Summary: A dabble with Perl and the great Inline::CPP module to speed up a bit of performance with a bit of old code.

Inline:CPP is a Perl module which makes it really easy to incorporate bits of C++ with Perl. (Why aren't more people using this! You can even create standalone modules without the need for Inline::CPP)

You can find it here

So, I've been trying to optimise some bits of Perl code recently. We all know premature optimisation in code is evil, but there are times when its worth benchmarking your code and sometimes it's surprising where the slow downs occur.
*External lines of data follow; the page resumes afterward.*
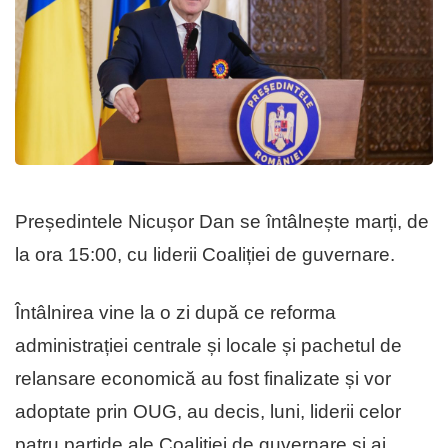
Președintele Nicușor Dan se întâlnește marți, de
la ora 15:00, cu liderii Coaliției de guvernare.
Întâlnirea vine la o zi după ce reforma
administrației centrale și locale și pachetul de
relansare economică au fost finalizate și vor
adoptate prin OUG, au decis, luni, liderii celor
patru partide ale Coaliției de guvernare și ai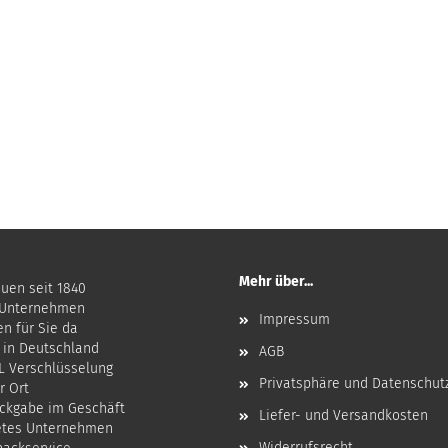
Mehr über...
auen seit 1840
 Unternehmen
Impressum
en für Sie da
 in Deutschland
AGB
SL Verschlüsselung
Privatsphäre und Datenschut
r Ort
ckgabe im Geschäft
Liefer- und Versandkosten
etes Unternehmen
Widerrufsrecht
Whilst Perl is fantastic for speed of programming, like any language, sometimes we grab the wrong solution or things just grow without checking in on our code.

So, we do a lot of text processing, this IS what Perl IS good for isn't it ? But sometimes we get lazy keeping an eye on our code, as long as it works.

So the original idea of this code (to be fair it was written about 15 years ago by someone else!), was to sanitise some text, strip out excess whitespace (but leave one) and make lower case, for comparing duplicates once all the clutter (punctuation, html etc) was removed.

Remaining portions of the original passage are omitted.